Stock Markets February 23, 2026

BofA Lowers Dell Price Target Citing Spike in Memory Costs

Bank of America keeps a Buy rating but trims fiscal 2027 EPS outlook as component prices bite into margins

By Maya Rios DELL
BofA Lowers Dell Price Target Citing Spike in Memory Costs
DELL

Bank of America reduced its price target for Dell Technologies to $135 from $150, while maintaining a Buy rating. The cut reflects a sharp rise in memory prices that the bank says could materially pressure Dell's margins and fiscal 2027 earnings, though analysts caution the projected impacts are upper-bound estimates and may be mitigated by cost and supply-chain actions.

Key Points

  • BofA cut Dell's price target to $135 from $150 but kept a Buy rating, citing sharply higher memory costs.
  • The bank's modelling shows a potential 489-basis-point hit to gross margin, a 262-basis-point reduction in operating margin, and a $2.48 EPS drag for fiscal 2027.
  • Both Infrastructure Solutions Group and Client Solutions Group are expected to see more than 300 basis points of deleverage, with ISG viewed as more resilient due to mission-critical demand.

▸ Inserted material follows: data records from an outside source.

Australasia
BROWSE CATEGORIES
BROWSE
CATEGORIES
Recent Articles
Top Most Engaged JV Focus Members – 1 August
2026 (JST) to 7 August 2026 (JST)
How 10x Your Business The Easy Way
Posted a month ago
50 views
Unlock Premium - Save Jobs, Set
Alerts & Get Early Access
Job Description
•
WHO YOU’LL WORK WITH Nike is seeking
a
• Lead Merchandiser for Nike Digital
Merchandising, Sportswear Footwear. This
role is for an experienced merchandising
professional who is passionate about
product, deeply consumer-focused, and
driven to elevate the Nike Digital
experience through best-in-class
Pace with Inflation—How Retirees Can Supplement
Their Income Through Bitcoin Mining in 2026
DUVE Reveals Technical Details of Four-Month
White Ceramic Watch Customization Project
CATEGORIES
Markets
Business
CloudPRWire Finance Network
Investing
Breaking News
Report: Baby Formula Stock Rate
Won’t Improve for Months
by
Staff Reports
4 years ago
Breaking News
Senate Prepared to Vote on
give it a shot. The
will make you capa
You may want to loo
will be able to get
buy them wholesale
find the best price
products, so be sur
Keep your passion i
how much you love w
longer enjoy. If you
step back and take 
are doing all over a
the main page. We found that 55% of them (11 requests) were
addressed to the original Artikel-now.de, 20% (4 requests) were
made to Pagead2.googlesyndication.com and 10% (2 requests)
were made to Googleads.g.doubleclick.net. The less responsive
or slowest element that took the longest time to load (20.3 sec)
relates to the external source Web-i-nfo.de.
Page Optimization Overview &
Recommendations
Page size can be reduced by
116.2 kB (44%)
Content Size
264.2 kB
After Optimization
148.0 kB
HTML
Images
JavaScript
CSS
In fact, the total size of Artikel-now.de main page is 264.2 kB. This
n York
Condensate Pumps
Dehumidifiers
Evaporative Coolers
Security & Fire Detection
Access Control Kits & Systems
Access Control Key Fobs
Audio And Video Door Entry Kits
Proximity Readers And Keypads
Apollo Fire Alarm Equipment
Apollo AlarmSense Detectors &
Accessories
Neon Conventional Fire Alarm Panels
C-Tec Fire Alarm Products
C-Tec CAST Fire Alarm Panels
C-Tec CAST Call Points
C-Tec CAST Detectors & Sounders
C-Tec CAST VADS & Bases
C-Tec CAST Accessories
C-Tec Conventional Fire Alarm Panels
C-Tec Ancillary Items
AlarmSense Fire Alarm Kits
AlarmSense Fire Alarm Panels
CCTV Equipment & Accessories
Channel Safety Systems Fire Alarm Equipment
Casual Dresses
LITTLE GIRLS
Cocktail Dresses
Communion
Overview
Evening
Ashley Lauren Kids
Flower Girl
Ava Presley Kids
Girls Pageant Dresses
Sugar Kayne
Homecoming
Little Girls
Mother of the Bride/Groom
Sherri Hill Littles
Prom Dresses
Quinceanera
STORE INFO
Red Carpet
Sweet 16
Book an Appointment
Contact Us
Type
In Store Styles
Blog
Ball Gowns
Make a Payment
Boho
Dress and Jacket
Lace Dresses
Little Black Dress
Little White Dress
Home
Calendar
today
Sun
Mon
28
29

Bank of America has trimmed its price target for Dell Technologies to $135 per share from $150, citing a substantial run-up in memory prices that it expects will weigh on the company's near-term profitability. The bank reiterated a Buy rating in a note released on Monday.

Analyst Wamsi Mohan flagged the component cost increase as a critical near-term risk, writing that "impending memory headwinds will likely overshadow what should be a strong F4Q print." The bank's note points out that memory costs have risen roughly 140% year-on-year, a step up from about 40% previously.

Updated modelling provided by Bank of America quantifies the potential impact on Dell's 2027 financials: a hit of 489 basis points to gross margin, a 262-basis-point reduction to operating margin and a $2.48 drag on earnings per share for fiscal 2027.

Mohan emphasized that these estimates represent upper-bound outcomes, adding that "the true impact is less due to Dell driving further opex efficiencies, supply chain management, alternative component sourcing, and strategic pricing." Reflecting those considerations, the bank lowered its fiscal 2027 EPS forecast for Dell to $10.00, down from $10.86 previously.

Bank of America expects pressure across Dell's major commercial businesses. Its modelling shows more than a 300-basis-point deleverage for both the Infrastructure Solutions Group (ISG) and the Client Solutions Group (CSG).

Within that framework, ISG is viewed as comparatively more resilient because the unit's offerings are described as more "mission critical" and remain in robust demand, resulting in a smaller expected year-on-year decline. CSG, by contrast, may face nearer-term margin strain as Dell navigates through "pre-contracted pricing."

Despite the near-term headwinds, the bank maintained that Dell's longer-term earnings power appears intact. Factors cited in support of that view include enterprise adoption of AI, emerging tailwinds for AI-capable PCs and increased attachment of Dell's storage intellectual property. Nevertheless, Bank of America concluded that the recent surge in component costs introduces uncertainty around Dell's fiscal 2027 guidance.


Context and implications

The bank's action lowers the valuation expectation for Dell in the near term while leaving its buy conviction unchanged. The updated forecasts and scenario modelling underline how volatile component markets - specifically memory pricing - can translate into measurable margin and EPS downside, even for large systems vendors with diversified portfolios.

Risks

  • Elevated memory and component prices could materially reduce margins and EPS for Dell in fiscal 2027, creating guidance uncertainty - affects enterprise IT and PC hardware markets.
  • Pre-contracted pricing in the Client Solutions Group may limit the company's ability to pass higher component costs to customers in the near term - impacts the PC and consumer device market segments.
  • Modelled impacts are described as upper-bound scenarios; actual outcomes depend on Dell's execution on opex efficiencies, supply chain actions, alternative sourcing and strategic pricing - execution risk for the company.